Wednesday, September 28, 2016

Demolition Derby on the Highways

I drive a lot for work, and I routinely see startling activity by motorists on the highways. For example, just last week on I-84, I observed the following behaviors: eating, brushing crumbs from shirt, drinking coffee, sucking spilled coffee from tie, talking on cell phone, writing notes while on phone call, and singing along with the radio so passionately the driver’s eyes were closed for ten seconds at a time.

And that was just me. Other drivers out there engage in REALLY dangerous behavior.

Oh sure, being distracted while steering a hunk of steel at 70 mph is not the safest thing in the world. But it’s all right when I do it for two reasons: (1) like 99-percent of the population, I’m convinced that I am in the top one-percent of the population when it comes to driving skills and alertness, and (2) just in case my insurance agent is reading this column, I’m only kidding, and I really drive at all times with both hands on the wheel, eyes straight ahead, and the cell phone turned off.

I used to think distracted driving was a big problem on the highways, but now I know the real problem out there is psychotic driving. Some drivers apparently are contestants on a new Reality TV show called, “No One Beats Me!!”

According to the rules of the game, a contestant is eliminated from competition if any car gets to a destination before he does.
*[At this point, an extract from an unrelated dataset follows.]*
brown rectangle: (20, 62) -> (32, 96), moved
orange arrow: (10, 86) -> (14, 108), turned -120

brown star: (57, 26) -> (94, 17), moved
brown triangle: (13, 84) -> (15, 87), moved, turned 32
Therefore, to stay in the running for the grand prize, the contestant must behave like a homicidal maniac whenever an unsuspecting motorist attempts to pass or merge or change lanes.
In a bygone era, if someone’s honor was besmirched, the offending party was challenged to a duel to the death with flintlock pistols. Today, if someone’s honor is besmirched — which occurs when the offending party commits the sin of wanting to merge into traffic and get to a meeting on time — again, it results in a duel to the death. Only nowadays the weapon of choice is not a flintlock pistol, it’s a Ford Explorer. (Although based on some news reports, pistols are still preferred by some motorists. I’m guessing they must be traditionalists.)
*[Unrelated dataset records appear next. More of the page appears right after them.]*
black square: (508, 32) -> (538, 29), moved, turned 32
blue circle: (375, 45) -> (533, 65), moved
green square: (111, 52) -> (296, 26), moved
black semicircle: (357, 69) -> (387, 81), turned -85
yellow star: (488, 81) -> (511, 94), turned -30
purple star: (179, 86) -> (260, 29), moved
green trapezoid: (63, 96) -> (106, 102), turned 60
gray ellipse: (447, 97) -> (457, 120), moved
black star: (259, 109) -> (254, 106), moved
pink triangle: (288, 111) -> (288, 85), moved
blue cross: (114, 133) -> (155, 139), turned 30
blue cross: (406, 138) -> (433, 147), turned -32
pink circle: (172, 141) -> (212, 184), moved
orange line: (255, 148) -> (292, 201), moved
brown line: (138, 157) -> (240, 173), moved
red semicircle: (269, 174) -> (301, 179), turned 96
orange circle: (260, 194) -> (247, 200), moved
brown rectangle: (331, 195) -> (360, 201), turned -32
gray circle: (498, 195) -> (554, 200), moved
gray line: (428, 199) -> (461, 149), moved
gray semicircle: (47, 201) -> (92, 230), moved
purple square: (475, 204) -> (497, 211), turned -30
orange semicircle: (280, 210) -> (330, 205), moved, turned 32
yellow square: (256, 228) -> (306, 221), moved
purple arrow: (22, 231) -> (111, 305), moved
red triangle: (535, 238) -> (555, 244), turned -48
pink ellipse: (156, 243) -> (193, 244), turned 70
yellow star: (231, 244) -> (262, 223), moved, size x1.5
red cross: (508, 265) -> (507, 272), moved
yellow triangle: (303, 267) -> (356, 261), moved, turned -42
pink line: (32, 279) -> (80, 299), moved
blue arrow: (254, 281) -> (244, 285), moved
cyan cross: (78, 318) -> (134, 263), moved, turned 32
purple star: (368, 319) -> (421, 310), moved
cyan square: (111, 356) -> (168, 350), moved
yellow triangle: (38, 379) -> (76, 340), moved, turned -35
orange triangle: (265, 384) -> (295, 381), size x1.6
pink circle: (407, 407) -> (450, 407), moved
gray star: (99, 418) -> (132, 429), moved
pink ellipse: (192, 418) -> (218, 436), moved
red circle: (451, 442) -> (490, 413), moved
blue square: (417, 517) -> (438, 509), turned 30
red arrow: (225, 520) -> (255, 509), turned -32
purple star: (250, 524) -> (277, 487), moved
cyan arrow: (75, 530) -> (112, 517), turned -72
Once every few weeks, unfortunately, I have to travel on the Connecticut Turnpike in Fairfield County. This stretch of highway recently received the prestigious designation as a “Historic Perpetual Construction Zone.” The current repair project was begun during the Dwight Eisenhower Administration, and is scheduled to be completed sometime during the Chelsea Clinton Administration in 2039 — unless there are unforeseen delays, such as darkness at night, in which case it will be completed in the year 2439.
On some of the makeshift entrance ramps, I’m forced either to merge quickly into traffic between two fast moving cars, or to smash head-on into a pile of concrete Jersey barriers. Most of the time I chose to merge quickly. But when I do that, it invariably inflames the rage of the motorist directly behind me — obviously a reality TV show contestant — who is then obligated to spend the next 20 miles trying to drive me off the road.

Many people say our roads are filled with bad drivers. But think of it this way: each day over 90-percent of drivers get to where they want to go. And almost half of them get there without significant damage to their cars. Since most of the folks behind the wheel are distracted, over-caffeinated kamikazes, I’d say they must be pretty darn good drivers to achieve such a record.

And if you don’t agree, I challenge you to a duel — Ford Explorers at twenty paces.